The AI space seems to be hotly competitive, so the road will be littered with failed start ups and dead end ideas. I am not resourced enough to pick the winners. Perhaps I should just ask ChatGPT.
Trade/Position Summary
One-eyed deer: Gold and gold miners
Runner up: GSR sell mid 80s, own commodities
Honourable mentions: Short banks, Fade equity indices, Sell VIX puts
Chart lab
Four decades of training..
An entire generation (or even two) of market participants have been trained to believe that interest rates only go lower over time. The last year of complete destruction of this trend has almost everyone involved wondering what to do.
I have seen predictions that rates will “normalise” again soon, by which the pundit means rates will get back to what they believe to be normal levels of 2-3%. Our contention is that rates are indeed normalising right now, to a “normal” level of 5-6%.
How far do you want to push the risk premium?
NDX (orange) vs inverted rates.
Weekly gold
The current weekly gold chart could be the most constructive chart I have ever seen.

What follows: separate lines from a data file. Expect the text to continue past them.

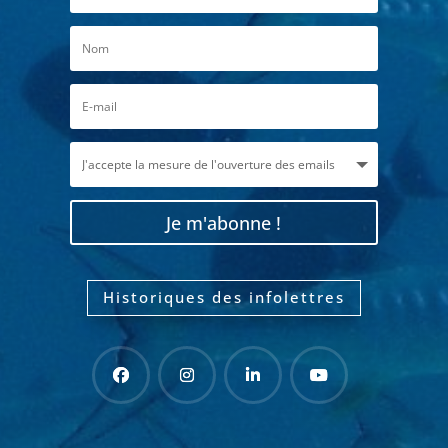
Je m'abonne !
Historiques des infolettres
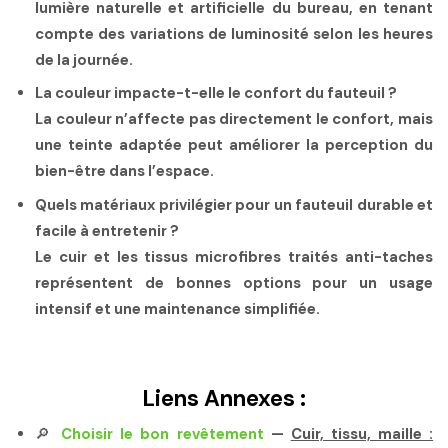
lumière naturelle et artificielle du bureau, en tenant
compte des variations de luminosité selon les heures
de la journée.
La couleur impacte-t-elle le confort du fauteuil ?
La couleur n’affecte pas directement le confort, mais
une teinte adaptée peut améliorer la perception du
bien-être dans l’espace.
Quels matériaux privilégier pour un fauteuil durable et
facile à entretenir ?
Le cuir et les tissus microfibres traités anti-taches
représentent de bonnes options pour un usage
intensif et une maintenance simplifiée.
Liens Annexes :
🔎
Choisir le bon revêtement
—
Cuir, tissu, maille :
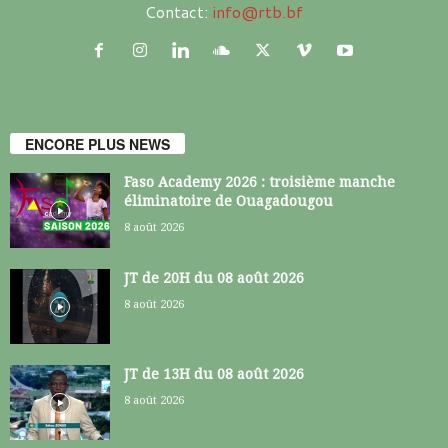
Contact:
info@rtb.bf
ENCORE PLUS NEWS
Faso Academy 2026 : troisième manche
éliminatoire de Ouagadougou
8 août 2026
JT de 20H du 08 août 2026
8 août 2026
JT de 13H du 08 août 2026
8 août 2026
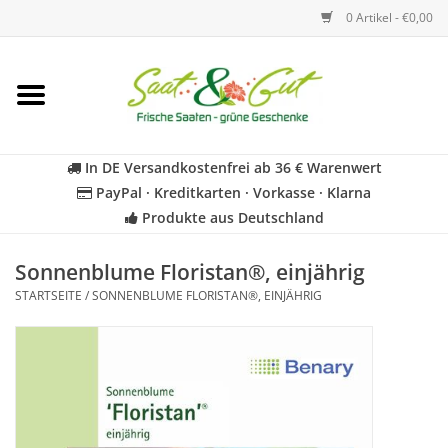
0 Artikel - €0,00
Startseite
Blumen
In DE Versandkostenfrei ab 36 € Warenwert
PayPal · Kreditkarten · Vorkasse · Klarna
Gemüse
Produkte aus Deutschland
Kräuter
Sonnenblume Floristan®, einjährig
STARTSEITE
/
SONNENBLUME FLORISTAN®, EINJÄHRIG
BIO
Für Kinder
Geschenkideen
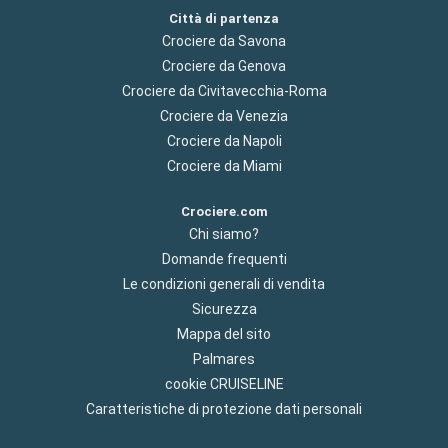
Città di partenza
Crociere da Savona
Crociere da Genova
Crociere da Civitavecchia-Roma
Crociere da Venezia
Crociere da Napoli
Crociere da Miami
Crociere.com
Chi siamo?
Domande frequenti
Le condizioni generali di vendita
Sicurezza
Mappa del sito
Palmares
cookie CRUISELINE
Caratteristiche di protezione dati personali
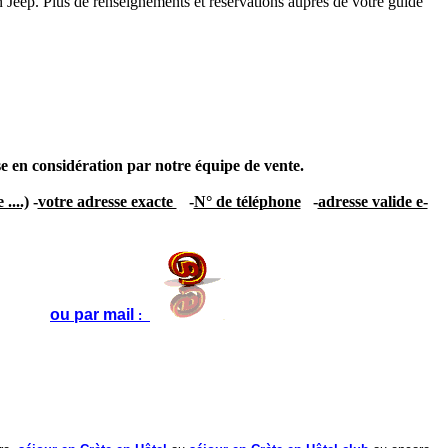
n Jeep. Plus de renseignements et réservations auprès de votre guide
ise en considération par notre équipe de vente.
....)
-
votre adresse exacte
-
N° de téléphone
-
adresse valide e-
ou par mail
:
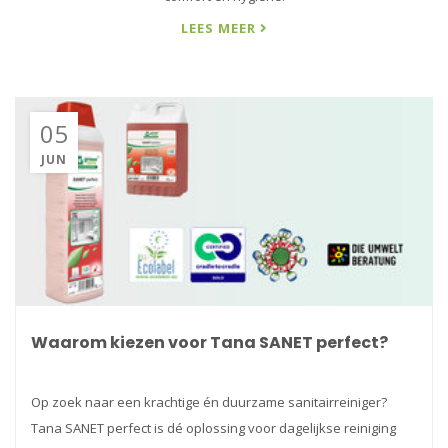
LEES MEER
05
JUN
Waarom kiezen voor Tana SANET perfect?
Op zoek naar een krachtige én duurzame sanitairreiniger?
Tana SANET perfect is dé oplossing voor dagelijkse reiniging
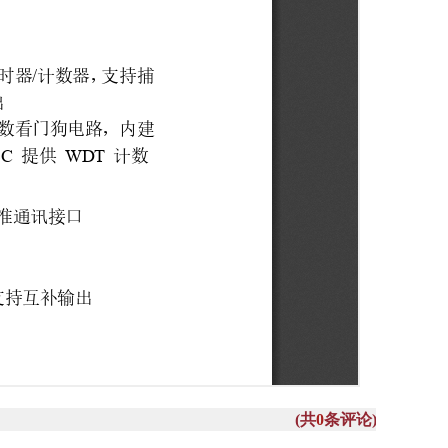
(共
0
条评论)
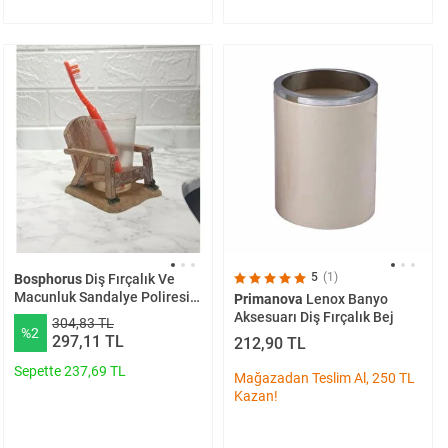
5
(1)
Bosphorus
Diş Fırçalık Ve
Macunluk Sandalye Poliresin
Primanova
Lenox Banyo
13x11x10cm 200ml
Aksesuarı Diş Fırçalık Bej
304,83 TL
%2
297,11 TL
212,90 TL
Sepette 237,69 TL
Mağazadan Teslim Al, 250 TL
Kazan!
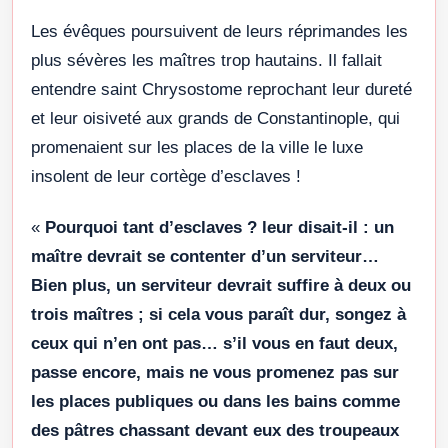
Les évêques poursuivent de leurs réprimandes les
plus sévères les maîtres trop hautains. Il fallait
entendre saint Chrysostome reprochant leur dureté
et leur oisiveté aux grands de Constantinople, qui
promenaient sur les places de la ville le luxe
insolent de leur cortège d’esclaves !
«
Pourquoi tant d’esclaves ? leur disait-il : un
maître devrait se contenter d’un serviteur…
Bien plus, un serviteur devrait suffire à deux ou
trois maîtres ; si cela vous paraît dur, songez à
ceux qui n’en ont pas… s’il vous en faut deux,
passe encore, mais ne vous promenez pas sur
les places publiques ou dans les bains comme
des pâtres chassant devant eux des troupeaux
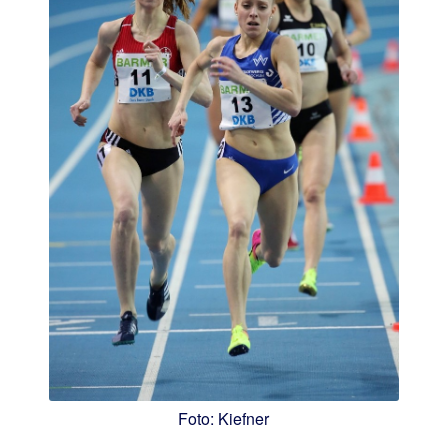
Foto: Kiefner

The most analogous period I can find is around 2005; The way the short MA is glancing off the longer, the threat of taking out the last high from a few years back, the resurgence after being 5-6 years in the doldrums. Predictions from this formation could be considered a little extreme to believably print here, but you should be thinking in multiples rather than percentages.
Where is the fear?
The VIX index may have a couple of points downside potential, but a program of collecting premium from 12-13 strike puts is a very good idea for those comfortable with that type of profile.